Questions fréquentes

Le plaisir de conduire va-t-il disparaître avec la voiture autonome ?

Pas disparaître, mais se déplacer. La délégation de conduite libérera l'automobile du quotidien contraint — embouteillages, trajets utilitaires — sans supprimer le désir de conduire soi-même. Le plaisir deviendra un choix plutôt qu'une nécessité, comme monter à cheval quand la voiture existe déjà. Il faudra sans doute des routes et des moments dédiés. Mais l'envie de tenir soi-même le volant, elle, ne se programmera pas.

Faut-il une voiture puissante pour prendre du plaisir au volant ?

Non, et c'est même souvent l'inverse. Une petite voiture légère, exploitée près de ses limites raisonnables, procure davantage de sensations qu'une supercar bridée par le code. Le plaisir naît de l'engagement, pas de la cavalerie : sentir un châssis vivant, une direction qui parle, un moteur que l'on tend. Beaucoup de conducteurs découvrent tardivement qu'ils s'amusaient plus dans leur première auto modeste que dans la routière puissante qui a suivi.

Comment réapprendre à savourer la conduite ?

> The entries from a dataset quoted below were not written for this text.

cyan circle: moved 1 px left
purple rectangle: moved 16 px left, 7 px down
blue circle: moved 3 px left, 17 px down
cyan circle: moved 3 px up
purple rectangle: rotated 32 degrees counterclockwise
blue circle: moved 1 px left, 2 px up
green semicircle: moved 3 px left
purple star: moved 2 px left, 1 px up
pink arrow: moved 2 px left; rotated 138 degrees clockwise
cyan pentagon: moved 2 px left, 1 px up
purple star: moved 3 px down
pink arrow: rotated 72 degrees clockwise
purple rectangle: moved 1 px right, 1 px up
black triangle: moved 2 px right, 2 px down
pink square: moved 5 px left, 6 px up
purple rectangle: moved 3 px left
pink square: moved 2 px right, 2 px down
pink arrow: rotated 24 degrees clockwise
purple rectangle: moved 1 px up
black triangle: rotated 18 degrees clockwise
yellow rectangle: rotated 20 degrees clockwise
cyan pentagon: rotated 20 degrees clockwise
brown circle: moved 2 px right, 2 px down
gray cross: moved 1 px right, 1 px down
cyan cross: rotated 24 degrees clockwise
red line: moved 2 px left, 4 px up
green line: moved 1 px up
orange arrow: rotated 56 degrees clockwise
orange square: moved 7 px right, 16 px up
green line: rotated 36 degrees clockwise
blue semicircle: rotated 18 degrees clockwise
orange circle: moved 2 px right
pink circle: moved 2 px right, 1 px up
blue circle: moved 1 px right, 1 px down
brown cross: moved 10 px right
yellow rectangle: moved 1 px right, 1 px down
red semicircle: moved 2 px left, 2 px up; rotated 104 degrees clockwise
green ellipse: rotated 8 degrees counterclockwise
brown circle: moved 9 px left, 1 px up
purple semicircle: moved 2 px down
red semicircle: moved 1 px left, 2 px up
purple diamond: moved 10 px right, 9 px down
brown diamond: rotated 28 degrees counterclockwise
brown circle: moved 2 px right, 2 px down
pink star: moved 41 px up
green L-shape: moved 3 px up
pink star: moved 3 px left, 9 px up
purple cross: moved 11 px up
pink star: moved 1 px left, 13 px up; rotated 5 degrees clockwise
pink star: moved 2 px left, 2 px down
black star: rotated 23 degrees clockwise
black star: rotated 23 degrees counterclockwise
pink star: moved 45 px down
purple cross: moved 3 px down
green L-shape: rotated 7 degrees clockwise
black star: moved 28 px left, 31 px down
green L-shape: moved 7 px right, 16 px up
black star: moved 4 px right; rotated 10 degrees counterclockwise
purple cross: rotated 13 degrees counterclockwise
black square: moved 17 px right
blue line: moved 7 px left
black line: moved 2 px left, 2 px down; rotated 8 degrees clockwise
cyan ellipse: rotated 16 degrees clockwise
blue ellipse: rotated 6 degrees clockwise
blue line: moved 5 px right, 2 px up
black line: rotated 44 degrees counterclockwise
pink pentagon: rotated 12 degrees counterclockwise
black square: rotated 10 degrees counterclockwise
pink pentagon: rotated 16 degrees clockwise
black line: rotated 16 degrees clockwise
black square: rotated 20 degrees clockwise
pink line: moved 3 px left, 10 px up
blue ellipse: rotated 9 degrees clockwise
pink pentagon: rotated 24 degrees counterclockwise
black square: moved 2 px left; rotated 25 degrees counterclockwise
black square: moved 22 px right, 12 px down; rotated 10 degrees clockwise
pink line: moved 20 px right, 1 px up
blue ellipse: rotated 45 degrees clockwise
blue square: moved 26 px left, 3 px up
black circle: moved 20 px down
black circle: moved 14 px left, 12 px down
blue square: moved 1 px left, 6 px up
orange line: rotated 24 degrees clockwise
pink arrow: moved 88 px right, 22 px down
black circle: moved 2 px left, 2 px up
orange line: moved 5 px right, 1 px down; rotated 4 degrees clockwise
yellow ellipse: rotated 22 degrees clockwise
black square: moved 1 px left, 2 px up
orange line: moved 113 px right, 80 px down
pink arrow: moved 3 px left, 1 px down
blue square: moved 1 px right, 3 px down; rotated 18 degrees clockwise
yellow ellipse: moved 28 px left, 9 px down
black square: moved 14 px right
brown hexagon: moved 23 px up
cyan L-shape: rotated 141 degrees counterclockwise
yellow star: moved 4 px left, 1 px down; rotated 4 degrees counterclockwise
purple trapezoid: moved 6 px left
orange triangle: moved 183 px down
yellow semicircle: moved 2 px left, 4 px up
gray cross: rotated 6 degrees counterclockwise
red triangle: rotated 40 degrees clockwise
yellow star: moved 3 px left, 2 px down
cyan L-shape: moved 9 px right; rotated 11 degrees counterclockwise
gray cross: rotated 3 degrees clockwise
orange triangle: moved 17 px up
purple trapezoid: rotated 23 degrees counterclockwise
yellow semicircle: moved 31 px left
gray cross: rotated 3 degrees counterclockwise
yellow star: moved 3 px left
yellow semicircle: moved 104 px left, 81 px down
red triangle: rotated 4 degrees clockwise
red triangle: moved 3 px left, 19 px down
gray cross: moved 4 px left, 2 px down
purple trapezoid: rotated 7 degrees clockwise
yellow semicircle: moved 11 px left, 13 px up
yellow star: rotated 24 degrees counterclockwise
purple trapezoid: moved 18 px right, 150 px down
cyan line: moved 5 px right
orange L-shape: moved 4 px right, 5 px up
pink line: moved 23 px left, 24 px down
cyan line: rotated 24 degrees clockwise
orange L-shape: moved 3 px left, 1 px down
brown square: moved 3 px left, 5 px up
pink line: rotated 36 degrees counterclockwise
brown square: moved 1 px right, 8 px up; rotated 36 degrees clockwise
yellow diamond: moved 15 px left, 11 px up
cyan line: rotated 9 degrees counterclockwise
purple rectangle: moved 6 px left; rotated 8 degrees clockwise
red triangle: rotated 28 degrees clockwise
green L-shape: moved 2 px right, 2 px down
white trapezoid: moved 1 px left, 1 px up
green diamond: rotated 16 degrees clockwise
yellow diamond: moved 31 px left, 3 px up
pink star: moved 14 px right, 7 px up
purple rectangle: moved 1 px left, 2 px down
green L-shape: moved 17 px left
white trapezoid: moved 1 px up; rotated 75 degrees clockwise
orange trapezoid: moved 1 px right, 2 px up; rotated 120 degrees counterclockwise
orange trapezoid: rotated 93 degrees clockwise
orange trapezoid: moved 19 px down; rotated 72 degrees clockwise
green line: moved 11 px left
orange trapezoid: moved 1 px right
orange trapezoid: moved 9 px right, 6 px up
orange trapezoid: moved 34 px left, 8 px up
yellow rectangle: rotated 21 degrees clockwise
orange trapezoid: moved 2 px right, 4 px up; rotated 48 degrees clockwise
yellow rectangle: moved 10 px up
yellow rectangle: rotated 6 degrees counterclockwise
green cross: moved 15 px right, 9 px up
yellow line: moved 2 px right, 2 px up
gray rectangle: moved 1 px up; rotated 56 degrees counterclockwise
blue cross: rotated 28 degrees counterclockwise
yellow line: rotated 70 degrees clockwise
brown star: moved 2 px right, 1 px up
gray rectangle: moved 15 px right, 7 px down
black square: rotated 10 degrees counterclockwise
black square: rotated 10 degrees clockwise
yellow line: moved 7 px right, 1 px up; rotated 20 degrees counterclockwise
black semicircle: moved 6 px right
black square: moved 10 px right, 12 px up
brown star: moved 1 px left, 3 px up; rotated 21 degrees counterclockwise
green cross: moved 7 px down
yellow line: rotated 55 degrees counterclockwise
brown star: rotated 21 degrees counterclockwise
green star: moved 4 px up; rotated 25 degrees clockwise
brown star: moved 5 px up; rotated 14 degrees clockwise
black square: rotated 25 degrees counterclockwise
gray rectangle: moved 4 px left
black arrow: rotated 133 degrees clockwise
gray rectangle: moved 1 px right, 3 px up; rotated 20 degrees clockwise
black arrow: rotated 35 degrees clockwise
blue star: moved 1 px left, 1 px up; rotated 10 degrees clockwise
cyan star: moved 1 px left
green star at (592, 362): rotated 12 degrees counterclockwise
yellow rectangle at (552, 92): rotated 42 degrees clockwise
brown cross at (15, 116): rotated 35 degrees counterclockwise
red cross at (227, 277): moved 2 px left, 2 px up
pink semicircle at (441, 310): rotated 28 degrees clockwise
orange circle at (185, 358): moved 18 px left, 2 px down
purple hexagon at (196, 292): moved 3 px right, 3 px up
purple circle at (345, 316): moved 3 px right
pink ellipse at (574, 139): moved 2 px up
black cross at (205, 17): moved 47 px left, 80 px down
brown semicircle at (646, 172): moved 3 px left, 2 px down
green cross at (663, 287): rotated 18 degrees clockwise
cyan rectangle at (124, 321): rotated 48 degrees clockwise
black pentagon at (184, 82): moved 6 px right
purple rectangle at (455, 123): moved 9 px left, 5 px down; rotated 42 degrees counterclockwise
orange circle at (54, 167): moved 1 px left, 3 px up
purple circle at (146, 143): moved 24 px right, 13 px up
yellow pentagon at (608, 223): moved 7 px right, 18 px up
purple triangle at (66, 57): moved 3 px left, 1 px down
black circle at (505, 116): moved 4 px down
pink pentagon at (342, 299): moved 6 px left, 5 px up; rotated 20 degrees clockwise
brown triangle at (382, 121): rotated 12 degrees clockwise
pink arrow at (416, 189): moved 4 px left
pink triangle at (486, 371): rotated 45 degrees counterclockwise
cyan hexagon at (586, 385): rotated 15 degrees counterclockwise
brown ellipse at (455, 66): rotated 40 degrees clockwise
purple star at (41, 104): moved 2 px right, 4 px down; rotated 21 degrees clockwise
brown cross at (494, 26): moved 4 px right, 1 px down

En ralentissant, paradoxalement. Choisissez une route sinueuse et déserte, coupez la musique, désactivez les aides non essentielles et concentrez-vous sur trois choses : le regard porté loin, la douceur des transitions, la justesse des rapports. Roulez en dessous de vos limites pour garder de la marge et de la lucidité. Le plaisir revient vite, dès qu'on cesse de subir le trajet pour l'habiter. C'est affaire d'attention, pas de vitesse.